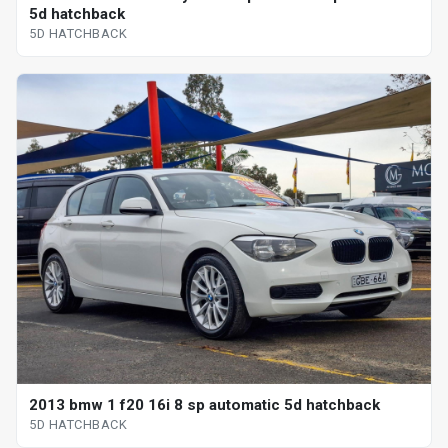
5d hatchback
5D HATCHBACK
2013 bmw 1 f20 16i 8 sp automatic 5d hatchback
5D HATCHBACK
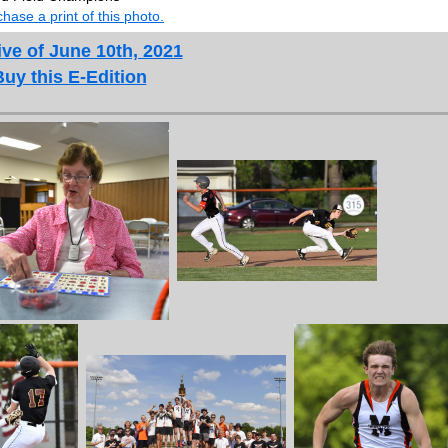
hase a print of this photo.
ve of June 10th, 2021
Buy this E-Edition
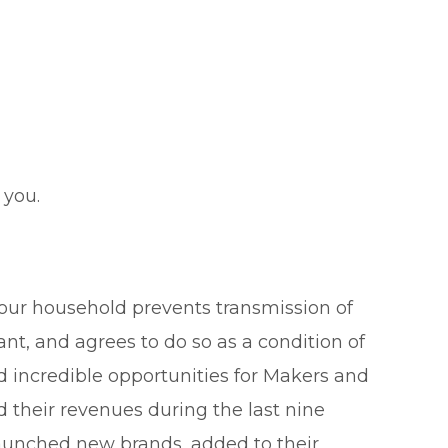
 you.
your household prevents transmission of
ant, and agrees to do so as a condition of
d incredible opportunities for Makers and
their revenues during the last nine
launched new brands, added to their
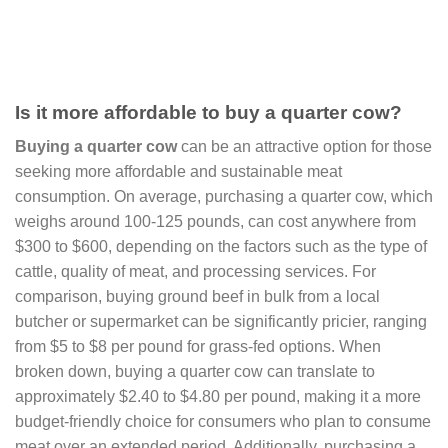
Is it more affordable to buy a quarter cow?
Buying a quarter cow
can be an attractive option for those
seeking more affordable and sustainable meat
consumption. On average, purchasing a quarter cow, which
weighs around 100-125 pounds, can cost anywhere from
$300 to $600, depending on the factors such as the type of
cattle, quality of meat, and processing services. For
comparison, buying ground beef in bulk from a local
butcher or supermarket can be significantly pricier, ranging
from $5 to $8 per pound for grass-fed options. When
broken down, buying a quarter cow can translate to
approximately $2.40 to $4.80 per pound, making it a more
budget-friendly choice for consumers who plan to consume
meat over an extended period. Additionally, purchasing a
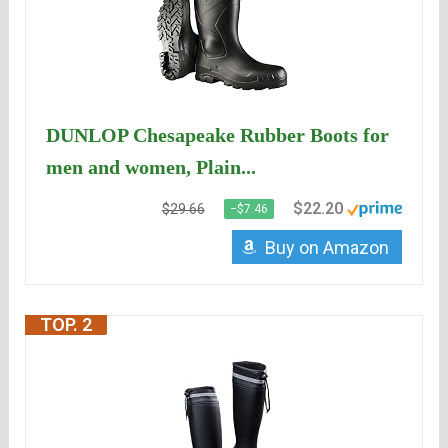
DUNLOP Chesapeake Rubber Boots for
men and women, Plain...
$22.20
$29.66
−$7.46
Buy on Amazon
TOP. 2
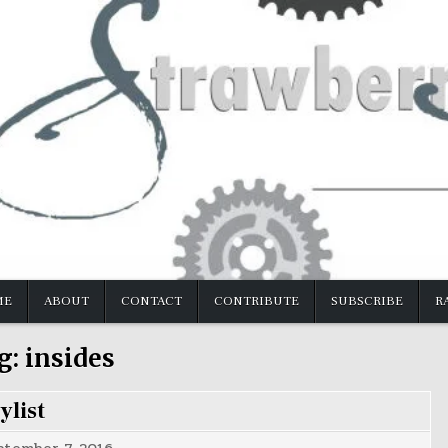
ME
ABOUT
CONTACT
CONTRIBUTE
SUBSCRIBE
R
g:
insides
ylist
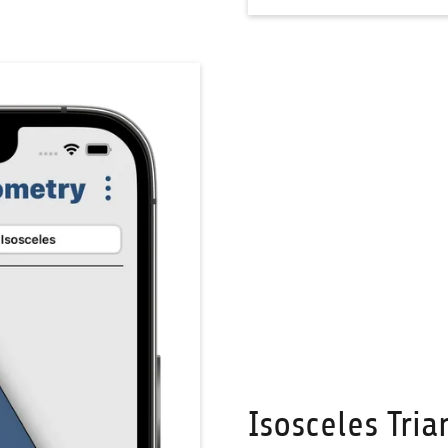
Isosceles Tria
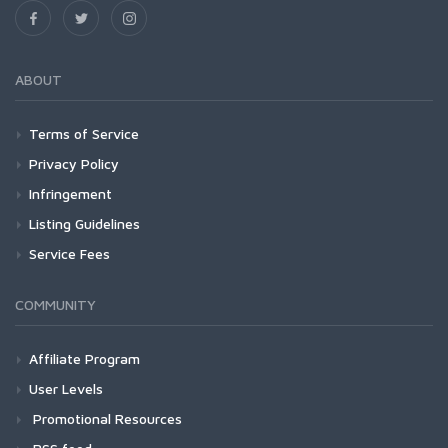
ABOUT
Terms of Service
Privacy Policy
Infringement
Listing Guidelines
Service Fees
COMMUNITY
Affiliate Program
User Levels
Promotional Resources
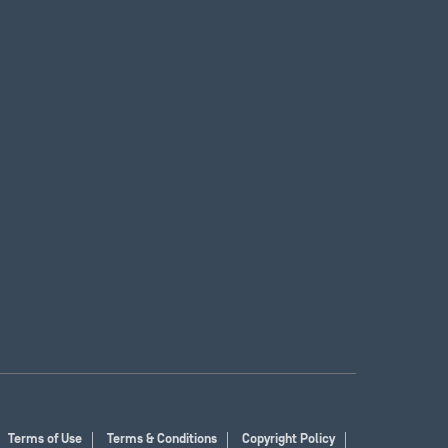
Terms of Use
Terms & Conditions
Copyright Policy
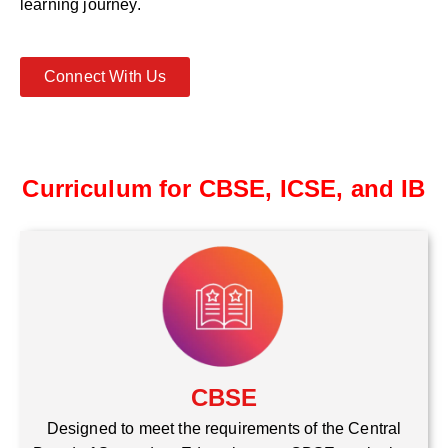
learning journey.
Connect With Us
Curriculum for CBSE, ICSE, and IB
CBSE
Designed to meet the requirements of the Central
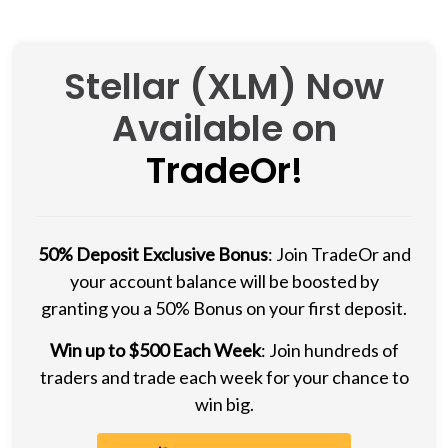
Stellar (XLM) Now
Available on
TradeOr!
50% Deposit Exclusive Bonus
: Join TradeOr and
your account balance will be boosted by
granting you a 50% Bonus on your first deposit.
Win up to $500 Each Week
: Join hundreds of
traders and trade each week for your chance to
win big.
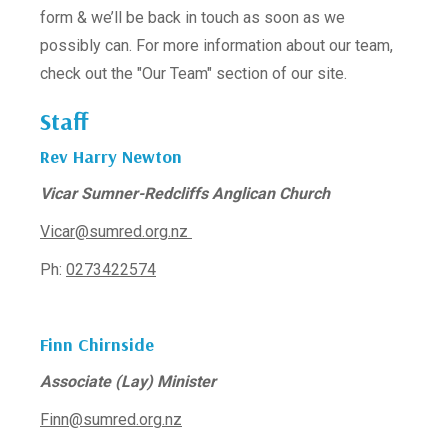
form & we’ll be back in touch as soon as we
possibly can. For more information about our team,
check out the "Our Team" section of our site.
Staff
Rev Harry Newton
Vicar Sumner-Redcliffs Anglican Church
Vicar@sumred.org.nz
Ph:
0273422574
Finn Chirnside
Associate (Lay) Minister
Finn@sumred.org.nz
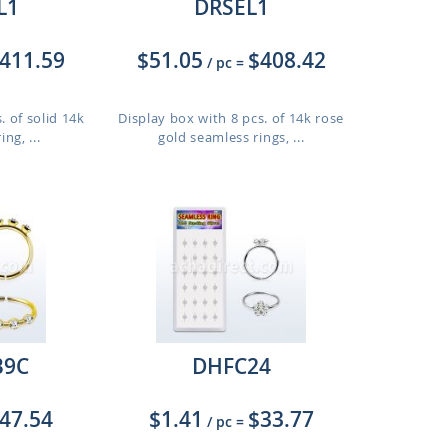
L1
DRSEL1
411.59
$51.05
$408.42
/ pc
=
. of solid 14k
Display box with 8 pcs. of 14k rose
ng, ...
gold seamless rings, ...
9C
DHFC24
47.54
$1.41
$33.77
/ pc
=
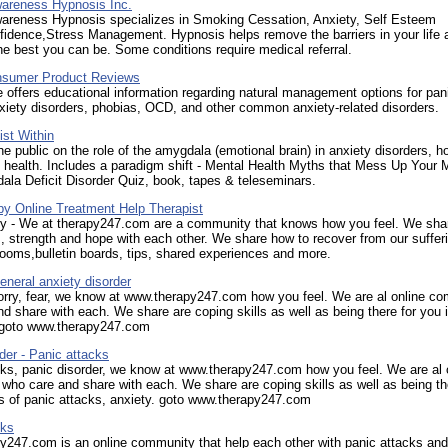
areness Hypnosis Inc.
areness Hypnosis specializes in Smoking Cessation, Anxiety, Self Esteem
idence,Stress Management. Hypnosis helps remove the barriers in your life 
he best you can be. Some conditions require medical referral.
sumer Product Reviews
 offers educational information regarding natural management options for pan
xiety disorders, phobias, OCD, and other common anxiety-related disorders.
st Within
e public on the role of the amygdala (emotional brain) in anxiety disorders, h
to health. Includes a paradigm shift - Mental Health Myths that Mess Up Your M
la Deficit Disorder Quiz, book, tapes & teleseminars.
py Online Treatment Help Therapist
py - We at therapy247.com are a community that knows how you feel. We sha
, strength and hope with each other. We share how to recover from our suffer
ooms,bulletin boards, tips, shared experiences and more.
eneral anxiety disorder
orry, fear, we know at www.therapy247.com how you feel. We are al online c
d share with each. We share are coping skills as well as being there for you 
. goto www.therapy247.com
der - Panic attacks
ks, panic disorder, we know at www.therapy247.com how you feel. We are al 
ho care and share with each. We share are coping skills as well as being th
s of panic attacks, anxiety. goto www.therapy247.com
cks
y247.com is an online community that help each other with panic attacks and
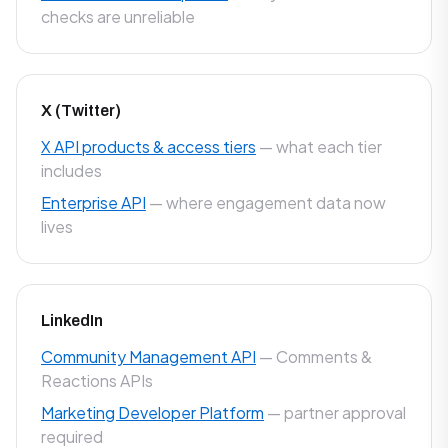
checks are unreliable
X (Twitter)
X API products & access tiers
— what each tier
includes
Enterprise API
— where engagement data now
lives
LinkedIn
Community Management API
— Comments &
Reactions APIs
Marketing Developer Platform
— partner approval
required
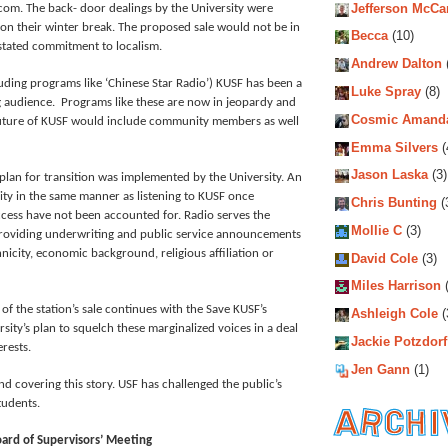
Jefferson McCa
com. The back- door dealings by the University were
 on their winter break. The proposed sale would not be in
Becca
(10)
s stated commitment to localism.
Andrew Dalton
uding programs like ‘Chinese Star Radio’) KUSF has been a
Luke Spray
(8)
ing audience. Programs like these are now in jeopardy and
Cosmic Amand
future of KUSF would include community members as well
Emma Silvers
(
Jason Laska
(3)
 plan for transition was implemented by the University. An
ty in the same manner as listening to KUSF once
Chris Bunting
(
cess have not been accounted for. Radio serves the
Mollie C
(3)
 providing underwriting and public service announcements
nicity, economic background, religious affiliation or
David Cole
(3)
Miles Harrison
(
of the station’s sale continues with the Save KUSF’s
Ashleigh Cole
(
rsity’s plan to squelch these marginalized voices in a deal
Jackie Potzdorf
rests.
Jen Gann
(1)
d covering this story. USF has challenged the public’s
students.
oard of Supervisors’ Meeting
Archiv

------------------------------------------------

YOUR TASK
Say how many lines of the material hold the string "University", giving the number alone.

TASK RESPONSE
2